Tuinarchitectuur omvat de tuinkunst, de techniek van aanleg en onderhoud van park en tuin, de sortimentskennis t.b.v. park en tuin. Voor het eerste z.a.; het tweede omvat de wijze van tekenen {aangeven), berekenen en uitvoeren van grondverzet en grondbewerking, grondverbetering etc., ook voor speciale doeleinden zoals sportparken, kweeken volkstuinen, keuring en behandeling van plantmateriaal, wijzen van planten en behandeling na het planten, waaronder aanleg en onderhoud van gazons van allerlei aard.

De sortimentskennis valt niet samen met de dendrologie of de systematische botanie der siergewassen, want niet de plantkundige kenmerken zijn belangrijk, maar eisen aan bodem en vocht, bestandheid tegen klimaatomstandigheden en tegen ziekten en kwalen, groeisnclhcid en vorm en uiterlijk op verschillende leeftijd en/of op verschillende standplaats, bladkleur, bloem en vrucht, herfstkleur e.d. D.w.z. het sortiment moet gekend worden in de sierwaarde en gebruikswaarde.

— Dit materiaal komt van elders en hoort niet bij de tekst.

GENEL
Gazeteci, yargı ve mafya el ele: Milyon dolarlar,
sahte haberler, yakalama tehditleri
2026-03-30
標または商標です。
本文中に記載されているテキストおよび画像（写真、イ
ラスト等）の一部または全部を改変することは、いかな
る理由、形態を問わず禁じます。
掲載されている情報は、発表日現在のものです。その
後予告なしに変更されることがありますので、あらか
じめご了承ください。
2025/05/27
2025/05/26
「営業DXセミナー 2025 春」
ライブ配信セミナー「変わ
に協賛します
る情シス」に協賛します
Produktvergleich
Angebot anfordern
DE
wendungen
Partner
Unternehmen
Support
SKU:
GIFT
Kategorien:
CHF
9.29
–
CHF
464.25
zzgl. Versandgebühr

Wat grondbewerking etc. aangaat, raakt de t.techniek aan de cultuurtechniek, bodemkunde en bemestingsleer, kan daar veel aan ontlenen doch beschikt ook over eigen werkwijzen, die voor landbouwdoeleinden dikwijls te gecompliceerd of te arbeidsintensief zijn. Wat de behandeling van het plantmateriaal aangaat, sluit de t. aan bij de tuinbouwplantenteelt, boomteelt, vaste plantenteelt, enz. doch de doelstelling is niet binnen zo kort mogelijke tijd en met zo min mogelijk arbeid en kapitaal een zo groot mogelijk kwantum gewassen van bepaalde, zo goed mogelijke kwaliteit af te leveren, doch de plant en de plantengroepering zo gunstig mogelijke levensvoorwaarden te bieden gedurende een dikwijls vrij lange periode, waarin een bepaalde, dikwijls vrije en vrijstaande ontwikkeling wordt gewenst. Deze levensduur kan voor boomgroepen en gazons in parken tot 50 à 80 jaar lopen, terwijl de tuin van het voorstads-huurhuis dikwijls na enkele jaren weer totaal zal worden gewijzigd.

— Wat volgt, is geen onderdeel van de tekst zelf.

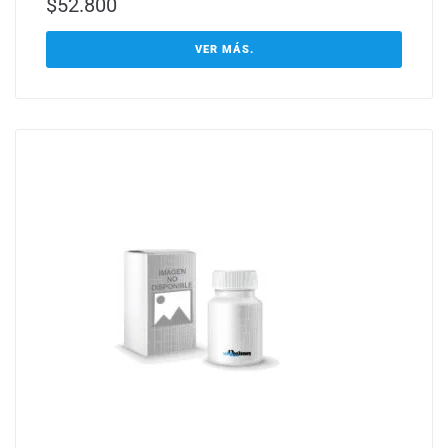
$
52.800
VER MÁS.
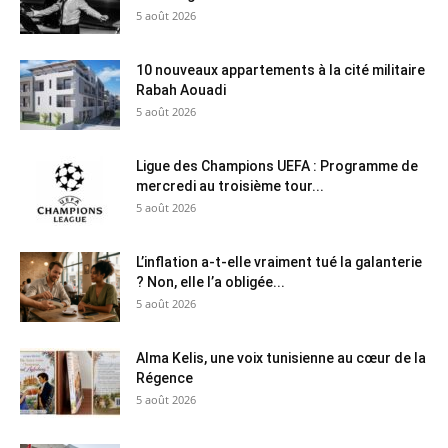
5 août 2026
10 nouveaux appartements à la cité militaire
Rabah Aouadi
5 août 2026
Ligue des Champions UEFA : Programme de
mercredi au troisième tour...
5 août 2026
L’inflation a-t-elle vraiment tué la galanterie
? Non, elle l’a obligée...
5 août 2026
Alma Kelis, une voix tunisienne au cœur de la
Régence
5 août 2026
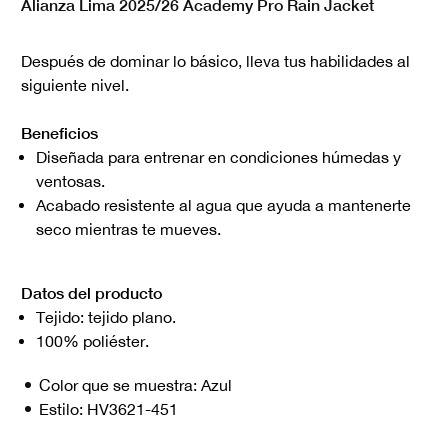
Alianza Lima 2025/26 Academy Pro Rain Jacket
Después de dominar lo básico, lleva tus habilidades al
siguiente nivel.
Beneficios
Diseñada para entrenar en condiciones húmedas y
ventosas.
Acabado resistente al agua que ayuda a mantenerte
seco mientras te mueves.
Datos del producto
Tejido: tejido plano.
100% poliéster.
Color que se muestra:
Azul
Estilo:
HV3621-451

Bij het maken van plannen en het beramen van de uitvoeringswijze rekent men dan ook bij de huurtuin op de toestand na 3 à 4 jaar, bij de tuin van het eigen woonhuis op die na 8 à 10 jaar, bij het openbare park is de periode, waarna nog geen diepgaande wijziging nodig behoort te zijn, 20-40 jaar. Deze verschillen beïnvloeden de grondbewerking, de soort van bemesting, de degelijkheid van paden, omheiningen, schoeiingen, drainage etc., en zeer sterk de keuze van het plantenmateriaal, de plantafstanden, het al of niet gebruiken van wijkers en blijvers.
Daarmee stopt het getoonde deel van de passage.